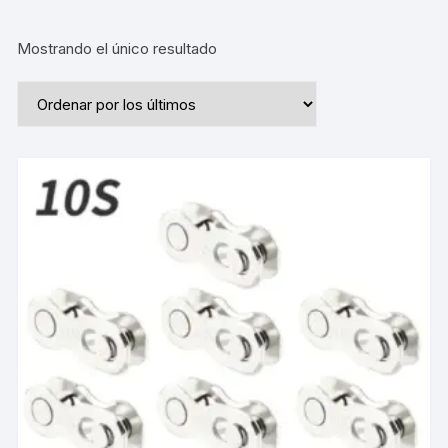
Mostrando el único resultado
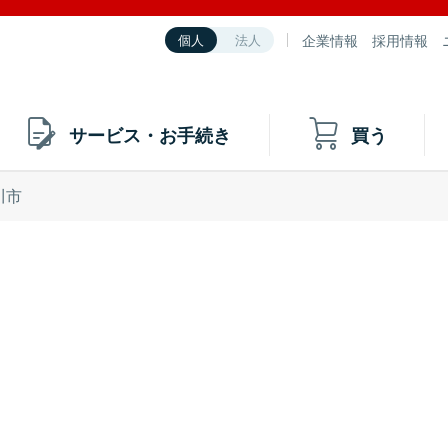
企業情報
採用情報
個人
法人
サービス・お手続き
買う
川市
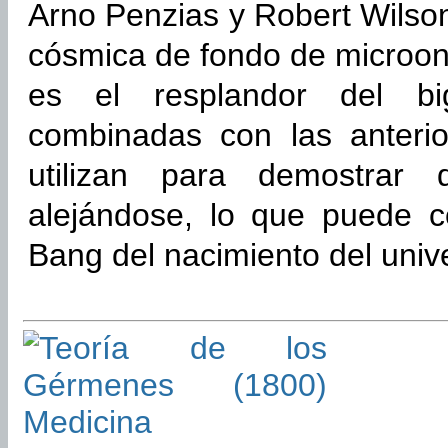
Arno Penzias y Robert Wilson
cósmica de fondo de microo
es el resplandor del b
combinadas con las anteri
utilizan para demostrar 
alejándose, lo que puede co
Bang del nacimiento del univ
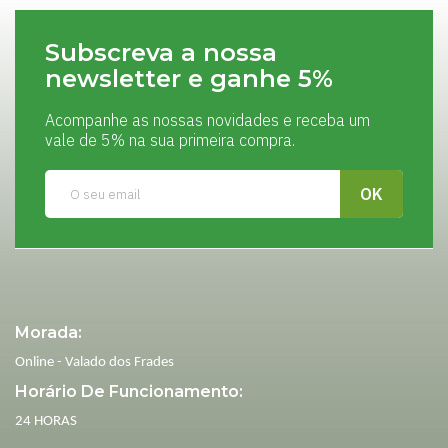
Subscreva a nossa
newsletter e ganhe 5%
Acompanhe as nossas novidades e receba um
vale de 5% na sua primeira compra.
Morada:
Online - Valado dos Frades
Horário De Funcionamento:
24 HORAS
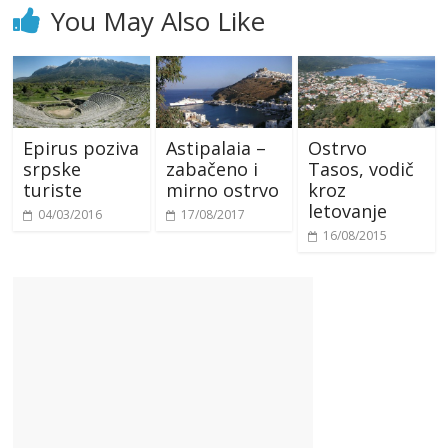
You May Also Like
Epirus poziva
Astipalaia –
Ostrvo
srpske
zabačeno i
Tasos, vodič
turiste
mirno ostrvo
kroz
letovanje
04/03/2016
17/08/2017
16/08/2015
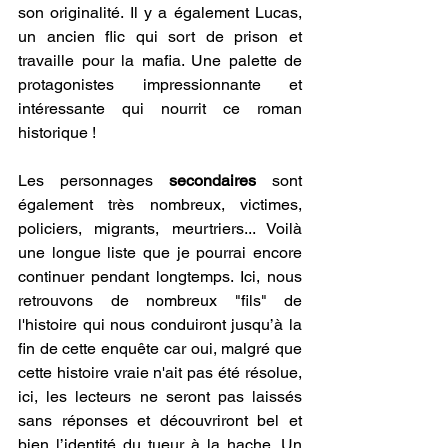
son originalité. Il y a également Lucas, 
un ancien flic qui sort de prison et 
travaille pour la mafia. Une palette de 
protagonistes impressionnante et 
intéressante qui nourrit ce roman 
historique !
Les personnages 
secondaires 
sont 
également très nombreux, victimes, 
policiers, migrants, meurtriers... Voilà 
une longue liste que je pourrai encore 
continuer pendant longtemps. Ici, nous 
retrouvons de nombreux "fils" de 
l'histoire qui nous conduiront jusqu’à la 
fin de cette enquête car oui, malgré que 
cette histoire vraie n'ait pas été résolue, 
ici, les lecteurs ne seront pas laissés 
sans réponses et découvriront bel et 
bien l’identité du tueur à la hache. Un 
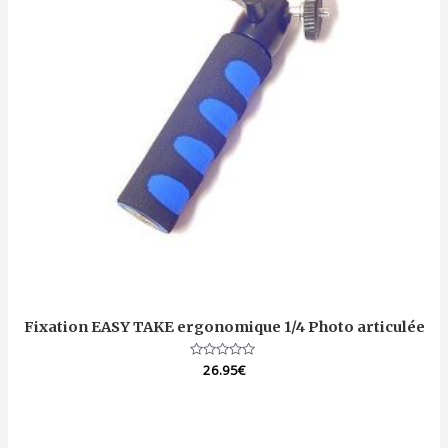
Fixation EASY TAKE ergonomique 1/4 Photo articulée
Note
26.95
€
0
sur
5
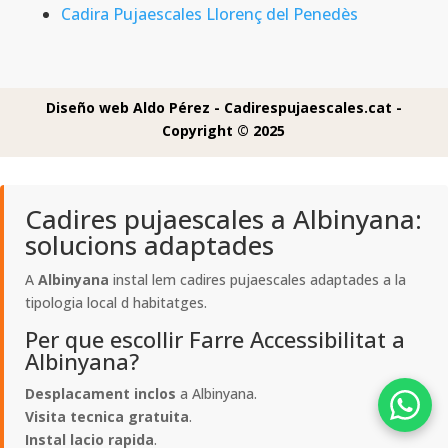
Cadira Pujaescales Llorenç del Penedès
Diseño web Aldo Pérez -
Cadirespujaescales.cat -
Copyright © 2025
Cadires pujaescales a Albinyana:
solucions adaptades
A
Albinyana
instal lem cadires pujaescales adaptades a la
tipologia local d habitatges.
Per que escollir Farre Accessibilitat a
Albinyana?
Desplacament inclos
a Albinyana.
Visita tecnica gratuita
.
Instal lacio rapida
.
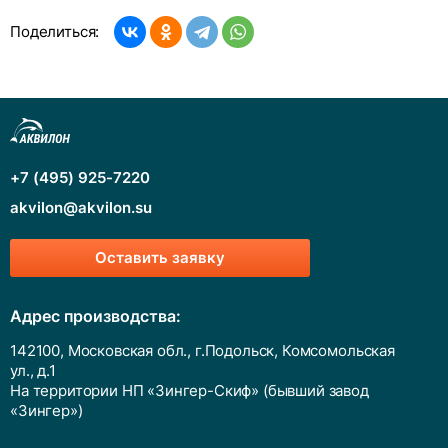
Поделиться:
+7 (495) 925-7220
akvilon@akvilon.su
Оставить заявку
Адрес производства:
142100, Московская обл., г.Подольск, Комсомольская
ул., д.1
На территории НП «Зингер-Скиф» (бывший завод
«Зингер»)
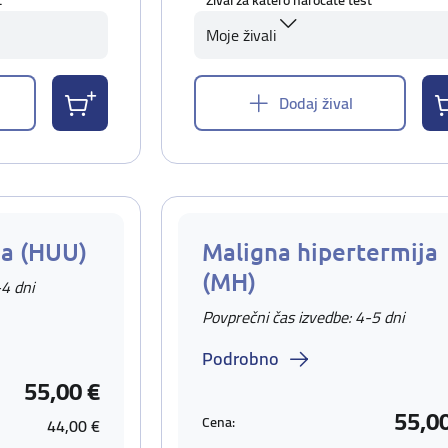
t
Žival za katero naročate test
Moje živali
Dodaj žival
ja (HUU)
Maligna hipertermija
(MH)
-4 dni
Povprečni čas izvedbe: 4-5 dni
Podrobno
55,00 €
55,0
Cena:
44,00 €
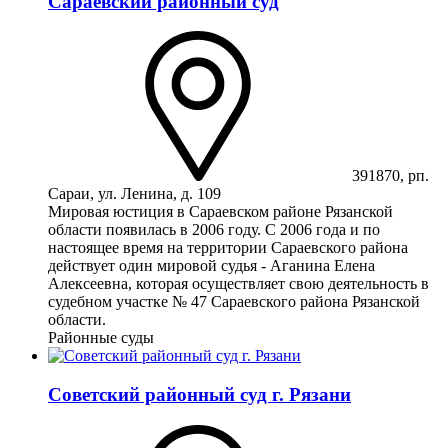
Сараевский районный суд
391870, рп.
Сараи, ул. Ленина, д. 109
Мировая юстиция в Сараевском районе Рязанской
области появилась в 2006 году. С 2006 года и по
настоящее время на территории Сараевского района
действует один мировой судья - Аганина Елена
Алексеевна, которая осуществляет свою деятельность в
судебном участке № 47 Сараевского района Рязанской
области.
Районные суды
Советский районный суд г. Рязани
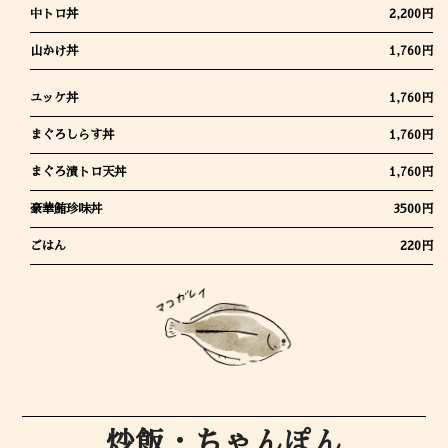
中トロ丼
2,200円
山かけ丼
1,760円
ユッケ丼
1,760円
まぐろしらす丼
1,760円
まぐろ漬トロ天丼
1,760円
豪華鮪珍味丼
3500円
ごはん
220円
炒飯・ちゃんぽん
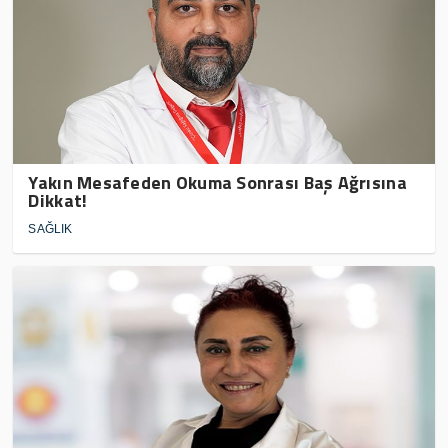
Yakın Mesafeden Okuma Sonrası Baş Ağrısına
Dikkat!
SAĞLIK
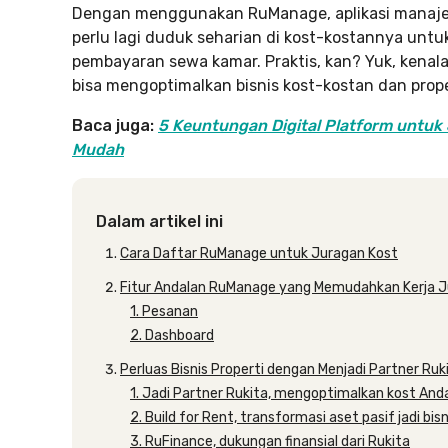
Dengan menggunakan RuManage, aplikasi manajemen
perlu lagi duduk seharian di kost-kostannya un
pembayaran sewa kamar. Praktis, kan? Yuk, kenal
bisa mengoptimalkan bisnis kost-kostan dan prope
Baca juga:
5 Keuntungan Digital Platform untuk 
Mudah
Dalam artikel ini
Cara Daftar RuManage untuk Juragan Kost
Fitur Andalan RuManage yang Memudahkan Kerja J
1. Pesanan
2. Dashboard
Perluas Bisnis Properti dengan Menjadi Partner Ruk
1. Jadi Partner Rukita, mengoptimalkan kost And
2. Build for Rent, transformasi aset pasif jadi b
3. RuFinance, dukungan finansial dari Rukita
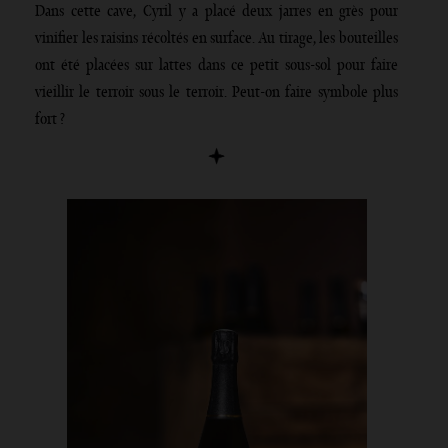
Dans cette cave, Cyril y a placé deux jarres en grès pour
vinifier les raisins récoltés en surface. Au tirage, les bouteilles
ont été placées sur lattes dans ce petit sous-sol pour faire
vieillir le terroir sous le terroir. Peut-on faire symbole plus
fort ?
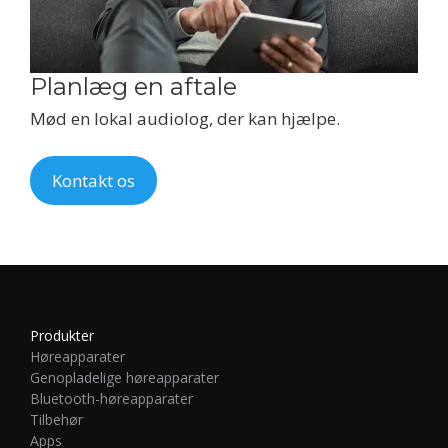
Planlæg en aftale
Mød en lokal audiolog, der kan hjælpe.
Kontakt os
Produkter
Høreapparater
Genopladelige høreapparater
Bluetooth-høreapparater
Tilbehør
Apps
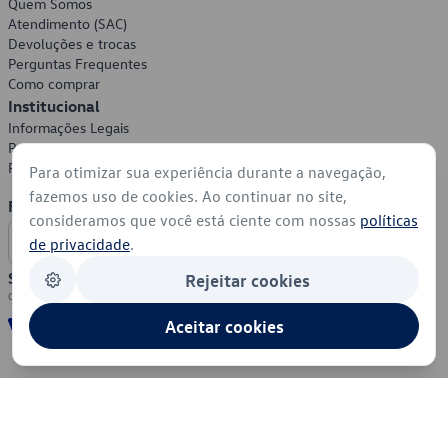
Quem Somos
Atendimento (SAC)
Devoluções e trocas
Perguntas Frequentes
Como comprar
Institucional
Informações Legais
Política de Privacidade
Política de Cookies
Para otimizar sua experiência durante a navegação,
fazemos uso de cookies. Ao continuar no site,
Formas de Pagamento
consideramos que você está ciente com nossas
políticas
de privacidade
.
Segurança
Rejeitar cookies
Aceitar cookies
© 2026 - Volkswagen do Brasil - Todos os direitos reservados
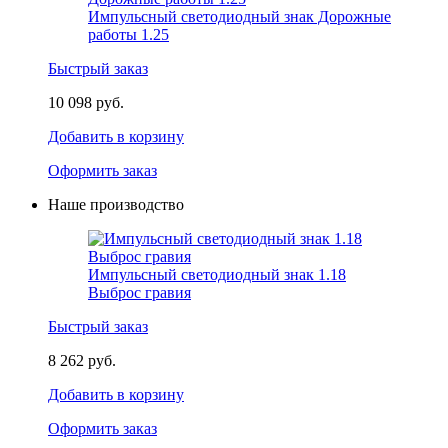
Импульсный светодиодный знак Дорожные
работы 1.25
Быстрый заказ
10 098 руб.
Добавить в корзину
Оформить заказ
Наше производство
Импульсный светодиодный знак 1.18
Выброс гравия
Быстрый заказ
8 262 руб.
Добавить в корзину
Оформить заказ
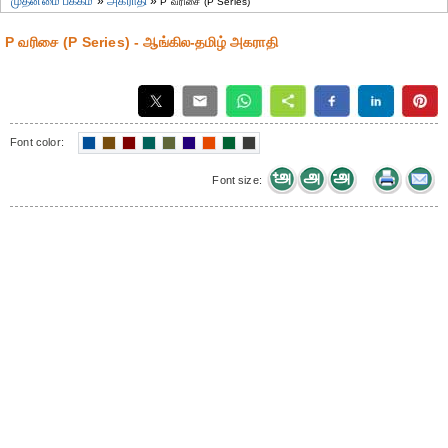
முதன்மை பக்கம்
»
அகராதி
»
P வரிசை (P Series)
P வரிசை (P Series) - ஆங்கில-தமிழ் அகராதி
Font color:
Font size:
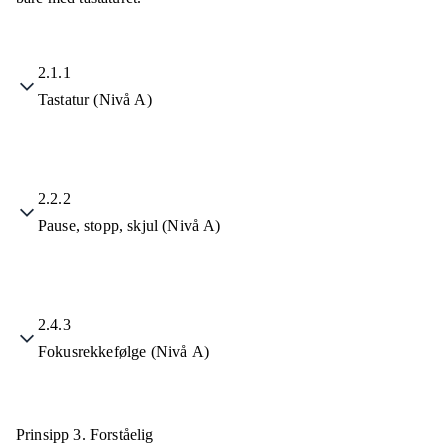
2.1.1
Tastatur (Nivå A)
2.2.2
Pause, stopp, skjul (Nivå A)
2.4.3
Fokusrekkefølge (Nivå A)
Prinsipp 3.
Forståelig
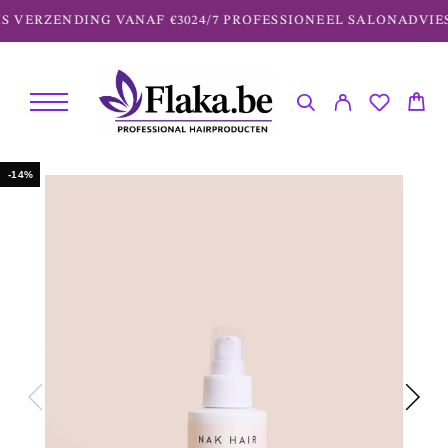
 VERZENDING VANAF €30
24/7 PROFESSIONEEL SALONADVIES
-14%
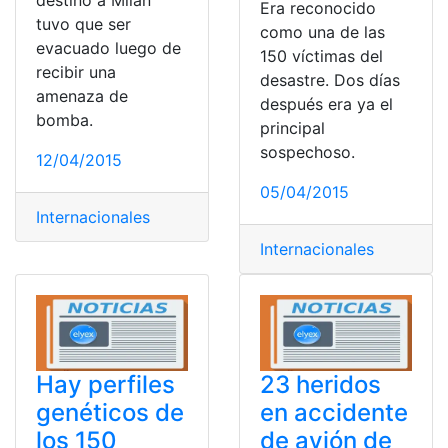
destino a Milán
Era reconocido
tuvo que ser
como una de las
evacuado luego de
150 víctimas del
recibir una
desastre. Dos días
amenaza de
después era ya el
bomba.
principal
sospechoso.
12/04/2015
05/04/2015
Internacionales
Internacionales
Hay perfiles
23 heridos
genéticos de
en accidente
los 150
de avión de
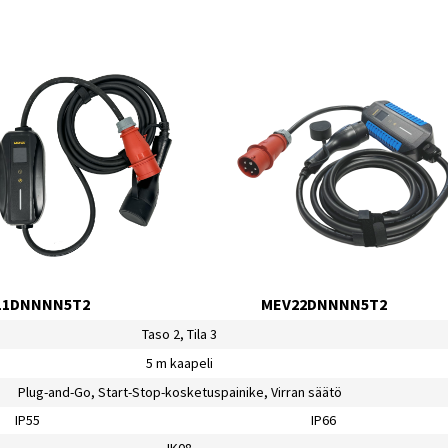
11DNNNN5T2
MEV22DNNNN5T2
Taso 2, Tila 3
5 m kaapeli
Plug-and-Go, Start-Stop-kosketuspainike, Virran säätö
IP55
IP66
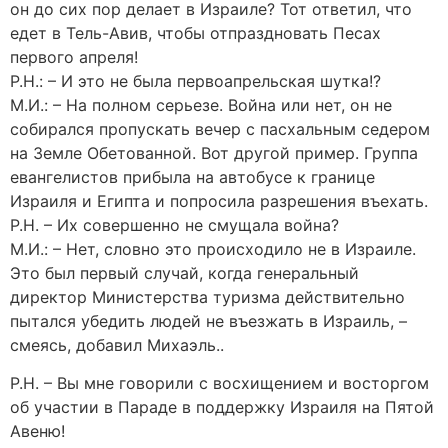
он до сих пор делает в Израиле? Тот ответил, что
едет в Тель-Авив, чтобы отпраздновать Песах
первого апреля!
Р.Н.: – И это не была первоапрельская шутка!?
М.И.: – На полном серьезе. Война или нет, он не
собирался пропускать вечер с пасхальным седером
на Земле Обетованной. Вот другой пример. Группа
евангелистов прибыла на автобусе к границе
Израиля и Египта и попросила разрешения въехать.
Р.Н. – Их совершенно не смущала война?
М.И.: – Нет, словно это происходило не в Израиле.
Это был первый случай, когда генеральный
директор Министерства туризма действительно
пытался убедить людей не въезжать в Израиль, –
смеясь, добавил Михаэль..
Р.Н. – Вы мне говорили с восхищением и восторгом
об участии в Параде в поддержку Израиля на Пятой
Авеню!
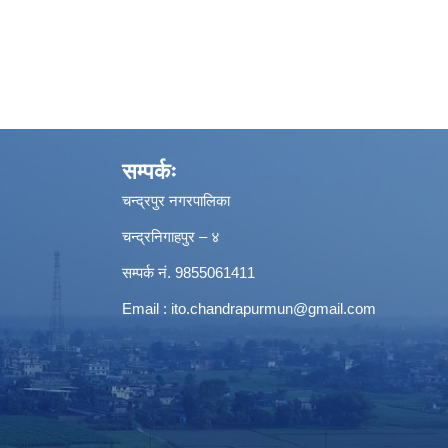
सम्पर्कः
चन्द्रपुर नगरपालिका
चन्द्रनिगाहपुर – ४
सम्पर्क नं. 9855061411
Email :
ito.chandrapurmun@gmail.com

- _Task requirements_:
Pictures are not part of the copy; transcribe the rest of the data verbatim.

- _Written answer_:
Mostrando el único resultado
企業情報
採用情報
個人
法人
サービス・お手続き
買う
川市
Arno Penzias y Robert Wilson
cósmica de fondo de microo
es el resplandor del b
combinadas con las anteri
utilizan para demostrar 
alejándose, lo que puede co
Bang del nacimiento del univ
Subscreva a nossa
newsletter e ganhe 5%
Acompanhe as nossas novidades e receba um
vale de 5% na sua primeira compra.
Morada:
Online - Valado dos Frades
Horário De Funcionamento:
24 HORAS
You May Also Like
Epirus poziva
Astipalaia –
Ostrvo
srpske
zabačeno i
Tasos, vodič
turiste
mirno ostrvo
kroz
letovanje
04/03/2016
17/08/2017
16/08/2015
son originalité. Il y a également Lucas, 
un ancien flic qui sort de prison et 
travaille pour la mafia. Une palette de 
protagonistes impressionnante et 
intéressante qui nourrit ce roman 
historique !
Les personnages 
secondaires 
sont 
également très nombreux, victimes, 
policiers, migrants, meurtriers... Voilà 
une longue liste que je pourrai encore 
continuer pendant longtemps. Ici, nous 
retrouvons de nombreux "fils" de 
l'histoire qui nous conduiront jusqu’à la 
fin de cette enquête car oui, malgré que 
cette histoire vraie n'ait pas été résolue, 
ici, les lecteurs ne seront pas laissés 
sans réponses et découvriront bel et 
bien l’identité du tueur à la hache. Un 
Fixation EASY TAKE ergonomique 1/4 Photo articulée
Note
26.95
€
0
sur
5
Cadira Pujaescales Llorenç del Penedès
Diseño web Aldo Pérez -
Cadirespujaescales.cat -
Copyright © 2025
Cadires pujaescales a Albinyana:
solucions adaptades
A
Albinyana
instal lem cadires pujaescales adaptades a la
tipologia local d habitatges.
Per que escollir Farre Accessibilitat a
Albinyana?
Desplacament inclos
a Albinyana.
Visita tecnica gratuita
.
Instal lacio rapida
.
Поделиться:
+7 (495) 925-7220
akvilon@akvilon.su
Оставить заявку
Адрес производства:
142100, Московская обл., г.Подольск, Комсомольская
ул., д.1
На территории НП «Зингер-Скиф» (бывший завод
«Зингер»)
t
Žival za katero naročate test
Moje živali
Dodaj žival
ja (HUU)
Maligna hipertermija
(MH)
-4 dni
Povprečni čas izvedbe: 4-5 dni
Podrobno
55,00 €
55,0
Cena:
44,00 €
Сараевский районный суд
391870, рп.
Сараи, ул. Ленина, д. 109
Мировая юстиция в Сараевском районе Рязанской
области появилась в 2006 году. С 2006 года и по
настоящее время на территории Сараевского района
действует один мировой судья - Аганина Елена
Алексеевна, которая осуществляет свою деятельность в
судебном участке № 47 Сараевского района Рязанской
области.
Районные суды
Советский районный суд г. Рязани
中トロ丼
2,200円
山かけ丼
1,760円
ユッケ丼
1,760円
まぐろしらす丼
1,760円
まぐろ漬トロ天丼
1,760円
豪華鮪珍味丼
3500円
ごはん
220円
炒飯・ちゃんぽん
Yakın Mesafeden Okuma Sonrası Baş Ağrısına
Dikkat!
SAĞLIK
Dengan menggunakan RuManage, aplikasi manajemen
perlu lagi duduk seharian di kost-kostannya un
pembayaran sewa kamar. Praktis, kan? Yuk, kenal
bisa mengoptimalkan bisnis kost-kostan dan prope
Baca juga:
5 Keuntungan Digital Platform untuk 
Mudah
Dalam artikel ini
Cara Daftar RuManage untuk Juragan Kost
Fitur Andalan RuManage yang Memudahkan Kerja J
1. Pesanan
2. Dashboard
Perluas Bisnis Properti dengan Menjadi Partner Ruk
1. Jadi Partner Rukita, mengoptimalkan kost And
2. Build for Rent, transformasi aset pasif jadi b
3. RuFinance, dukungan finansial dari Rukita
Dans cette cave, Cyril y a placé deux jarres en grès pour
vinifier les raisins récoltés en surface. Au tirage, les bouteilles
ont été placées sur lattes dans ce petit sous-sol pour faire
vieillir le terroir sous le terroir. Peut-on faire symbole plus
fort ?
Planlæg en aftale
Mød en lokal audiolog, der kan hjælpe.
Kontakt os
Produkter
Høreapparater
Genopladelige høreapparater
Bluetooth-høreapparater
Tilbehør
Apps
Quem Somos
Atendimento (SAC)
Devoluções e trocas
Perguntas Frequentes
Como comprar
Institucional
Informações Legais
Política de Privacidade
Política de Cookies
Para otimizar sua experiência durante a navegação,
fazemos uso de cookies. Ao continuar no site,
Formas de Pagamento
consideramos que você está ciente com nossas
políticas
de privacidade
.
Segurança
Rejeitar cookies
Aceitar cookies
© 2026 - Volkswagen do Brasil - Todos os direitos reservados
Импульсный светодиодный знак Дорожные
работы 1.25
Быстрый заказ
10 098 руб.
Добавить в корзину
Оформить заказ
Наше производство
Импульсный светодиодный знак 1.18
Выброс гравия
Быстрый заказ
8 262 руб.
Добавить в корзину
Оформить заказ
முதன்மை பக்கம்
»
அகராதி
»
P வரிசை (P Series)
P வரிசை (P Series) - ஆங்கில-தமிழ் அகராதி
Font color:
Font size:
2.1.1
Tastatur (Nivå A)
2.2.2
Pause, stopp, skjul (Nivå A)
2.4.3
Fokusrekkefølge (Nivå A)
Prinsipp 3.
Forståelig
 VERZENDING VANAF €30
24/7 PROFESSIONEEL SALONADVIES
-14%
destino a Milán
Era reconocido
tuvo que ser
como una de las
evacuado luego de
150 víctimas del
recibir una
desastre. Dos días
amenaza de
después era ya el
bomba.
principal
sospechoso.
12/04/2015
05/04/2015
Internacionales
Internacionales
Hay perfiles
23 heridos
genéticos de
en accidente
los 150
de avión de
11DNNNN5T2
MEV22DNNNN5T2
Taso 2, Tila 3
5 m kaapeli
Plug-and-Go, Start-Stop-kosketuspainike, Virran säätö
IP55
IP66
он до сих пор делает в Израиле? Тот ответил, что
едет в Тель-Авив, чтобы отпраздновать Песах
первого апреля!
Р.Н.: – И это не была первоапрельская шутка!?
М.И.: – На полном серьезе. Война или нет, он не
собирался пропускать вечер с пасхальным седером
на Земле Обетованной. Вот другой пример. Группа
евангелистов прибыла на автобусе к границе
Израиля и Египта и попросила разрешения въехать.
Р.Н. – Их совершенно не смущала война?
М.И.: – Нет, словно это происходило не в Израиле.
Это был первый случай, когда генеральный
директор Министерства туризма действительно
пытался убедить людей не въезжать в Израиль, –
смеясь, добавил Михаэль..
Р.Н. – Вы мне говорили с восхищением и восторгом
об участии в Параде в поддержку Израиля на Пятой
Авеню!
सम्पर्कः
चन्द्रपुर नगरपालिका
चन्द्रनिगाहपुर – ४
सम्पर्क नं. 9855061411
Email :
ito.chandrapurmun@gmail.com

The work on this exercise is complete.